**Task requirements**
Leaving out the pictures, please retype each record exactly.

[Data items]
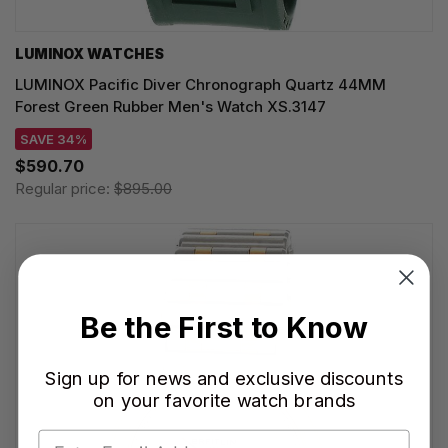
LUMINOX WATCHES
LUMINOX Pacific Diver Chronograph Quartz 44MM
Forest Green Rubber Men's Watch XS.3147
SAVE 34%
$590.70
Regular price:
$895.00
Be the First to Know
Sign up for news and exclusive discounts
on your favorite watch brands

**Answer section**
LUMINOX WATCHES
LUMINOX Pacific Diver Chronograph Quartz 44MM
Forest Green Rubber Men's Watch XS.3147
SAVE 34%
$590.70
Regular price:
$895.00
Be the First to Know
Sign up for news and exclusive discounts
on your favorite watch brands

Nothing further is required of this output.